Anderson Billie, Hardin J Michael, Alexander Dominik D, Grizzle William E, Meleth Sreelatha, Manne Upender
SAS Institute, Cary, NC, USA.
Front Biosci (Elite Ed). 2010 Jun 1;2(3):849-56. doi: 10.2741/e146.
Most discoveries of cancer biomarkers involve construction of a single model to determine predictions of survival.. 'Data-mining' techniques, such as artificial neural networks (ANNs), perform better than traditional methods, such as logistic regression. In this study, the quality of multiple predictive models built on a molecular data set for colorectal cancer (CRC) was evaluated. Predictive models (logistic regressions, ANNs, and decision trees) were compared, and the effect of techniques for variable selection on the predictive quality of these models was investigated. The Kolmogorov-Smirnoff (KS) statistic was used to compare the models. Overall, the logistic regression and ANN methods outperformed use of a decision tree. In some instances (e.g., for a model that included 'all variables without tumor stage' and use of a decision tree for variable selection), the ANN marginally outperformed logistic regression, although the difference between the accuracy of the KS statistic was minimal (0.80 versus 0.82). Regardless of the variable(s) and the methods for variable selection, all three predictive models identified survivors and non-survivors with the same level of statistical accuracy.

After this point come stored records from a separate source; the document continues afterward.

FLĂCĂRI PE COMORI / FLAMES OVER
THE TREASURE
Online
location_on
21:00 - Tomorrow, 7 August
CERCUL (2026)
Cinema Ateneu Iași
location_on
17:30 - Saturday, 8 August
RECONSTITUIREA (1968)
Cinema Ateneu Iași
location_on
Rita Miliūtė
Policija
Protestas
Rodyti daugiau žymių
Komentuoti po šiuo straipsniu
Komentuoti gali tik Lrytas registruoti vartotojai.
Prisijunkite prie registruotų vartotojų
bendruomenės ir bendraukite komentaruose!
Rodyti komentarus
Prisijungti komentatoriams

大多数癌症生物标志物的发现都涉及构建单一模型来确定生存预测。“数据挖掘”技术,如人工神经网络(ANN),比传统方法,如逻辑回归,表现更好。在本研究中,评估了基于结直肠癌(CRC)分子数据集构建的多个预测模型的质量。比较了预测模型(逻辑回归、人工神经网络和决策树),并研究了变量选择技术对这些模型预测质量的影响。使用Kolmogorov-Smirnoff(KS)统计量来比较模型。总体而言,逻辑回归和人工神经网络方法优于决策树的使用。在某些情况下(例如,对于一个包含“所有不包括肿瘤分期的变量”的模型以及使用决策树进行变量选择),人工神经网络略优于逻辑回归,尽管KS统计量准确性之间的差异很小(0.80对0.82)。无论变量和变量选择方法如何,所有三种预测模型识别幸存者和非幸存者的统计准确性水平相同。